Extracted page text data.
━━━━

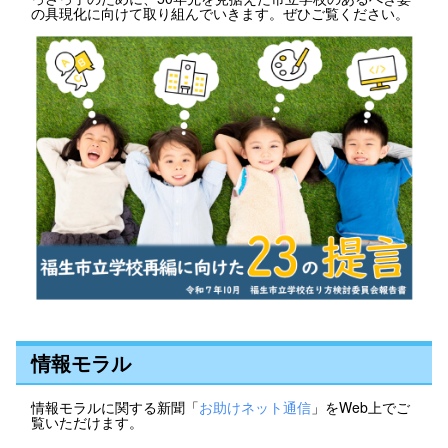
の具現化に向けて取り組んでいきます。ぜひご覧ください。
情報モラル
情報モラルに関する新聞「
お助けネット通信
」をWeb上でご
覧いただけます。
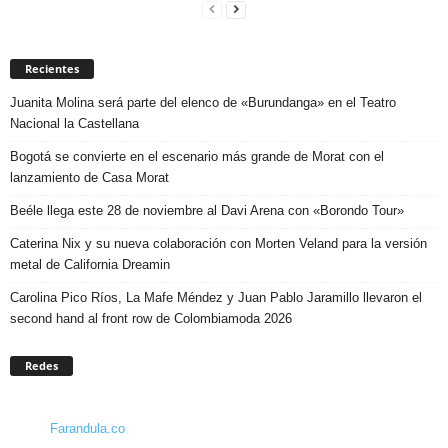
Recientes
Juanita Molina será parte del elenco de «Burundanga» en el Teatro
Nacional la Castellana
Bogotá se convierte en el escenario más grande de Morat con el
lanzamiento de Casa Morat
Beéle llega este 28 de noviembre al Davi Arena con «Borondo Tour»
Caterina Nix y su nueva colaboración con Morten Veland para la versión
metal de California Dreamin
Carolina Pico Ríos, La Mafe Méndez y Juan Pablo Jaramillo llevaron el
second hand al front row de Colombiamoda 2026
Redes
Farandula.co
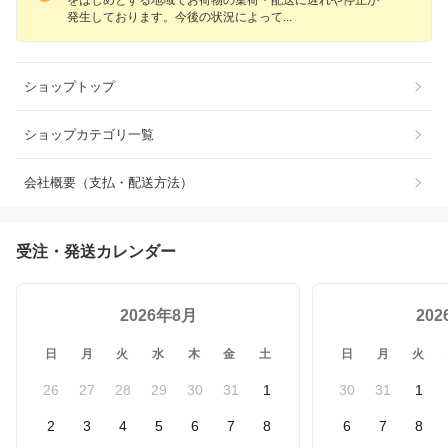
をはじめとする地域でお荷物の集荷・配送に遅れや停止が
発生しております。今後の状況によっ
て
ショップトップ
ショップカテゴリ一覧
会社概要（支払・配送方法）
受注・発送カレンダー
2026年8月
20
日
月
火
水
木
金
土
日
月
火
26
27
28
29
30
31
1
30
31
1
2
3
4
5
6
7
8
6
7
8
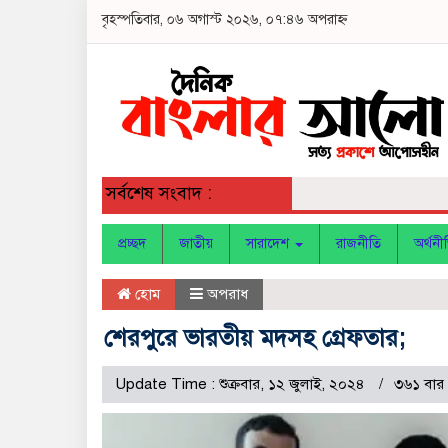
বৃহস্পতিবার, ০৬ অগাস্ট ২০২৬, ০৭:৪৬ অপরাহ্ন
সর্বশেষ সংবাদ :
প্রচ্ছদ
জাতীয়
সারাদেশ
রাজনীতি
অর্থনী
হোম
অপরাধ
শেরপুরে ভারতীয় মদসহ গ্রেফতার;
Update Time : শুক্রবার, ১২ জুলাই, ২০২৪
৩৬১ বার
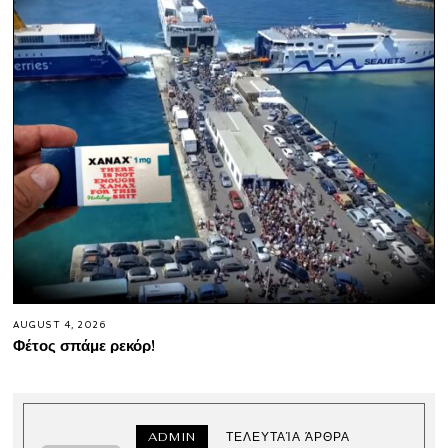
AUGUST 4, 2026
Φέτος σπάμε ρεκόρ!
ADMIN
ΤΕΛΕΥΤΑΊΑ ΆΡΘΡΑ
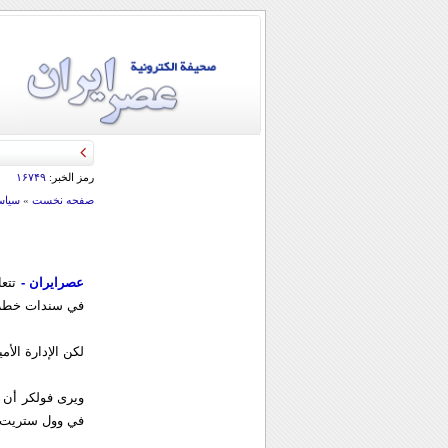
قائد الحرس الثو
رمز الخبر:
۱۶۷۴۹
صفحه نخست
»
سياس
عصرایران -
تتعا
في سندات خطرة ب
لكن الإدارة الأ
ويرى فولكر أن ت
في وول ستريت.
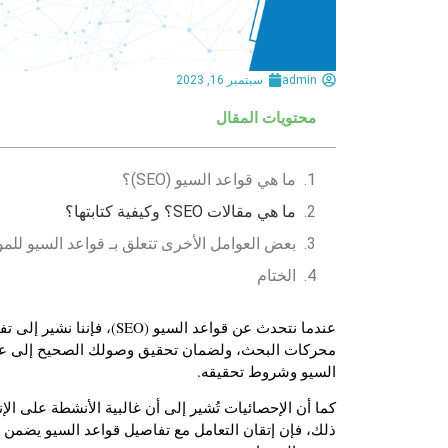
admin
سبتمبر 16, 2023
محتويات المقال
ما هي قواعد السيو (SEO)؟
ما هي مقالات SEO؟ وكيفية كتابتها؟
بعض العوامل الأخرى تتعلق بـ قواعد السيو للم
الختام
عندما نتحدث عن قواعد السي
محركات البحث، ولضمان تحقيق وصولك الصحيح إلى عملا
السيو وشروط تحقيقه.
ذلك، فإن إتقان التعامل مع تفاصيل قواعد السيو يضمن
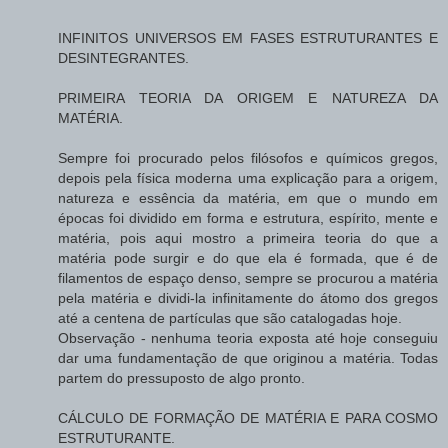
INFINITOS UNIVERSOS EM FASES ESTRUTURANTES E
DESINTEGRANTES.
PRIMEIRA TEORIA DA ORIGEM E NATUREZA DA
MATÉRIA.
Sempre foi procurado pelos filósofos e químicos gregos,
depois pela física moderna uma explicação para a origem,
natureza e essência da matéria, em que o mundo em
épocas foi dividido em forma e estrutura, espírito, mente e
matéria, pois aqui mostro a primeira teoria do que a
matéria pode surgir e do que ela é formada, que é de
filamentos de espaço denso, sempre se procurou a matéria
pela matéria e dividi-la infinitamente do átomo dos gregos
até a centena de partículas que são catalogadas hoje.
Observação - nenhuma teoria exposta até hoje conseguiu
dar uma fundamentação de que originou a matéria. Todas
partem do pressuposto de algo pronto.
CÁLCULO DE FORMAÇÃO DE MATÉRIA E PARA COSMO
ESTRUTURANTE.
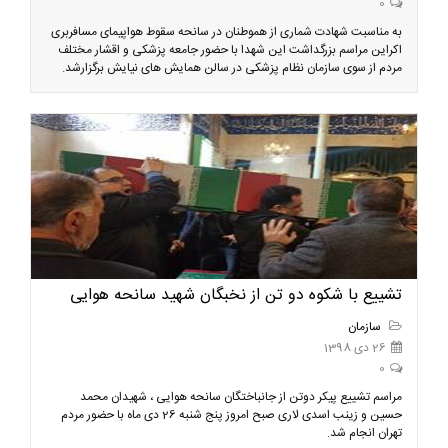
0
به مناسبت شهادت شماری از هموطنان در سانحه سقوط هواپیمای مسافربری
اکراین مراسم بزرگداشت این شهدا با حضور جامعه پزشکی و اقشار مختلف
مردم از سوی سازمان نظام پزشکی در سالن همایش های نیایش برگزارشد.
تشییع با شکوه دو تن از نخبگان شهید سانحه هوایی
سازمان
26 دی 1398
0
مراسم تشییع پیکر دوتن از جانباختگان سانحه هوایی ، شهیدان محمد
حسین و زینب اسدی لاری صبح امروز پنج شنبه 26 دی ماه با حضور مردم
تهران انجام شد.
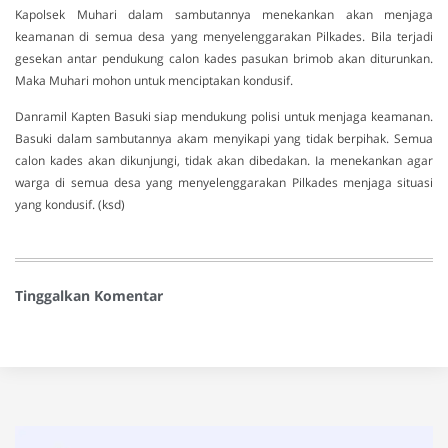
Kapolsek Muhari dalam sambutannya menekankan akan menjaga
keamanan di semua desa yang menyelenggarakan Pilkades. Bila terjadi
gesekan antar pendukung calon kades pasukan brimob akan diturunkan.
Maka Muhari mohon untuk menciptakan kondusif.
Danramil Kapten Basuki siap mendukung polisi untuk menjaga keamanan.
Basuki dalam sambutannya akam menyikapi yang tidak berpihak. Semua
calon kades akan dikunjungi, tidak akan dibedakan. Ia menekankan agar
warga di semua desa yang menyelenggarakan Pilkades menjaga situasi
yang kondusif. (ksd)
Tinggalkan Komentar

━━━━

What the task asks. Without any picture, return exactly the lines of the records above from the first through the line that contains "محتويات المقال".

Task result.
の具現化に向けて取り組んでいきます。ぜひご覧ください。
情報モラル
情報モラルに関する新聞「
お助けネット通信
」をWeb上でご
覧いただけます。
Recientes
Juanita Molina será parte del elenco de «Burundanga» en el Teatro
Nacional la Castellana
Bogotá se convierte en el escenario más grande de Morat con el
lanzamiento de Casa Morat
Beéle llega este 28 de noviembre al Davi Arena con «Borondo Tour»
Caterina Nix y su nueva colaboración con Morten Veland para la versión
metal de California Dreamin
Carolina Pico Ríos, La Mafe Méndez y Juan Pablo Jaramillo llevaron el
second hand al front row de Colombiamoda 2026
Redes
Farandula.co
をはじめとする地域でお荷物の集荷・配送に遅れや停止が
発生しております。今後の状況によっ
て
ショップトップ
ショップカテゴリ一覧
会社概要（支払・配送方法）
受注・発送カレンダー
2026年8月
20
日
月
火
水
木
金
土
日
月
火
26
27
28
29
30
31
1
30
31
1
2
3
4
5
6
7
8
6
7
8
বৃহস্পতিবার, ০৬ অগাস্ট ২০২৬, ০৭:৪৬ অপরাহ্ন
সর্বশেষ সংবাদ :
প্রচ্ছদ
জাতীয়
সারাদেশ
রাজনীতি
অর্থনী
হোম
অপরাধ
শেরপুরে ভারতীয় মদসহ গ্রেফতার;
Update Time : শুক্রবার, ১২ জুলাই, ২০২৪
৩৬১ বার
AUGUST 4, 2026
Φέτος σπάμε ρεκόρ!
ADMIN
ΤΕΛΕΥΤΑΊΑ ΆΡΘΡΑ
قائد الحرس الثو
رمز الخبر:
۱۶۷۴۹
صفحه نخست
»
سياس
عصرایران -
تتعا
في سندات خطرة ب
لكن الإدارة الأ
ويرى فولكر أن ت
في وول ستريت.
admin
سبتمبر 16, 2023
محتويات المقال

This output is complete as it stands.